Pharmaceutical researchers have file cabinets filled with information on potential drugs that have not yet been thoroughly tested.

A cure for Parkinson’s disease, ALS, or Amyotrophic Lateral Sclerosis or Alzheimer’s disease, may be in one of those files.

Those untested drug compounds linger because the process from drug discovery to the marketplace is a long and onerous one that can take up to 15 years for a drug to receive U.S. Food and Drug Administration approval. Initially, the drugs go through an expensive vetting process which includes laboratory and animal tests to check for toxicity and how well they work before the drugs gets to human trials.

The high cost of those initial laboratory tests is the problem Professor of Mechanical Engineering Adela Ben-Yakar is tackling with her startup, Newormics, a biotech company that offers precision drug discovery and toxicity analysis using small animal models such as roundworms.

The roundworms are contained in a large-scale chip. With the technology, drug researchers can screen potential drugs faster and cheaper.

Newormics was one of three professor-led startups to demonstrate its technology during the monthly Startup Studio hosted by Bob Metcalfe, the director of the Innovation Center at the University of Texas at Austin. Metcalfe also announced $200,000 in gifts for Innovation Grants that will go to professors working to commercialize their technology.

The Newormics screening platform includes the microfluidic chip, storage device, camera and microscope. It has raised $5.5 million to date, primarily through grant research funding.

Computer Science Professor Peter Stone is president and COO of Cogitai, an artificial intelligence startup.

Next up, Computer Science Professor Peter Stone presented Cogitai, an artificial intelligence software company.

The startup, founded in 2015, is developing and commercializing core artificial intelligence technologies that learn continually from their experience.
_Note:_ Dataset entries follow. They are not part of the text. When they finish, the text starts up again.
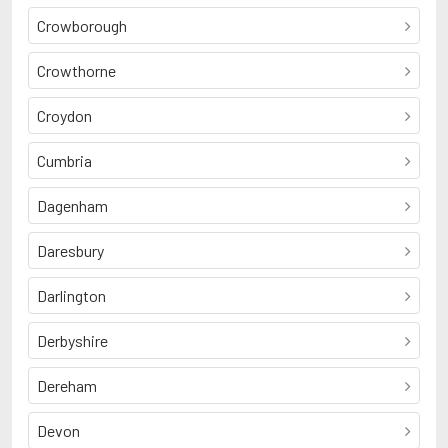
Crowborough
Crowthorne
Croydon
Cumbria
Dagenham
Daresbury
Darlington
Derbyshire
Dereham
Devon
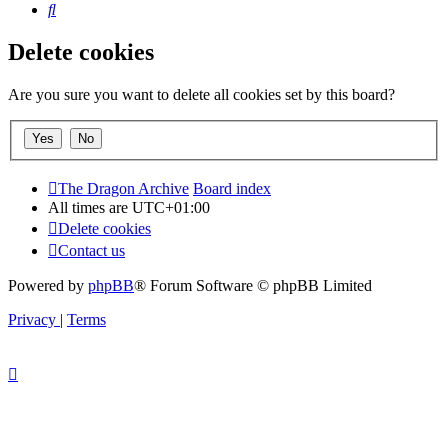
Search
Delete cookies
Are you sure you want to delete all cookies set by this board?
The Dragon Archive
Board index
All times are
UTC+01:00
Delete cookies
Contact us
Powered by
phpBB
® Forum Software © phpBB Limited
Privacy
|
Terms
The company received a strategic investment from Sony Corp. earlier this year.

In addition to Stone, Cogitai’s founding team members include Mark Ring, CEO, Satinder Singh Baveja, a professor at the University of Michigan and Chief Technology Officer. Stone is the company’s president and Chief Operating Officer. Cogitai has 15 employees.

DeepMind, which was bought by Google in 2014, is also in this space, Stone said. There are small number of other companies that are trying to do this, Stone said.
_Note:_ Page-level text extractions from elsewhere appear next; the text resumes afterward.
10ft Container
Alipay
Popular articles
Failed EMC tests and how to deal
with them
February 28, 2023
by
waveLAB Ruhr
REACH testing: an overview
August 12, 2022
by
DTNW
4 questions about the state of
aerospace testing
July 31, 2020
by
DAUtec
Cogitai is going beyond reinforced learning in the artificial intelligence industry and going to a continually learning model, Stone said.
People build up skills by learning through experience, Stone said.
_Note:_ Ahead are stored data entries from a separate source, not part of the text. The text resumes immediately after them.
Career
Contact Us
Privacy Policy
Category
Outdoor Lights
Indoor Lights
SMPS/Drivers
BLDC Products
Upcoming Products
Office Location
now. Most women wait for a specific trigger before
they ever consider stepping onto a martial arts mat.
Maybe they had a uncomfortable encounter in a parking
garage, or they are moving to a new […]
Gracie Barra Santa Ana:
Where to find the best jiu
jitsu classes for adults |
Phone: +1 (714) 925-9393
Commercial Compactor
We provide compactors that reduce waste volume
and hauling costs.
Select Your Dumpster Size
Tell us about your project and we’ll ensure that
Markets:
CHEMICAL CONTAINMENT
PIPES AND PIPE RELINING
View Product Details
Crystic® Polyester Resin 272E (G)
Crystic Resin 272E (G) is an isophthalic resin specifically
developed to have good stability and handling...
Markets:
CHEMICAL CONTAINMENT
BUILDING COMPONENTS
“The way to get artificial intelligence is not to program it in but to enable the computer or the robot to experiment to experience actions and learn about the effects,” Stone said.

“We believe this is the next wave of artificial intelligence,” Stone said.

The goal is to create machines that understand the world like humans do, he said.

The company is building a platform to capture general knowledge and skills from experience and create a global database, Stone said. The company’s initial markets are household robots, autonomous vehicles and Internet of Things applications. It has had conversations with people in healthcare and personal fitness industries to commercialize the technology, Stone said.

“This is not a small ambition,” Stone said.

Cogitai is aiming to become the world leader in knowledge about actions that can then be transferred to robots and machines, Stone said.

UT Mechanical Engineering Associate Professor Chris Rylander and Dr. John Uecker associate professor of surgery and perioperative care at the Dell Medical School, presented Opticlean.

Lastly, Chris Rylander, Ph.D., assistant professor in the department of mechanical engineering, presented Opticlean, a laparoscopic cleaner along with Dr. John Uecker associate professor of surgery and perioperative care at the Dell Medical School.

Dr. Uecker explained the problem surgeons encounter when doing laparoscopic surgery, the scope can become obstructed with blood or tissue and a surgeon generally must remove the instrument and clean it and then re-insert it into a patient. These can happen several times during a procedure. The problem takes time and can lead to complications. Opticlean’s laparoscopic cleaner solves the problem inside the patient. A claw like device scrapes across the lens and removes debris while the instrument is being used in surgery. Other devices have been created that attempt to address the problem, but none of them have been effective, Uecker said.

The Opticlean device, created by graduate students in the Medical Device Laboratory at UT Austin, saves surgeons time and money, Rylander said. One device fits multiple scopes, he said. It is also disposable. They have received a provisional patent on the device.

The researchers may license its technology to existing medical device makers or it may manufacture the device itself, Rylander said. It is classified as a type one medical device which is the easiest one to receive U.S. Food and Drug Administration approval, Rylander said. They would market the device in the areas of urology, gynecology and gastrointestinal tract, he said.

Surgeons perform three million laparoscopic surgeries a year. They incur an estimated $1.5 billion in economic loss from the scopes becoming impaired and needing to be cleaned, according to Opticlean.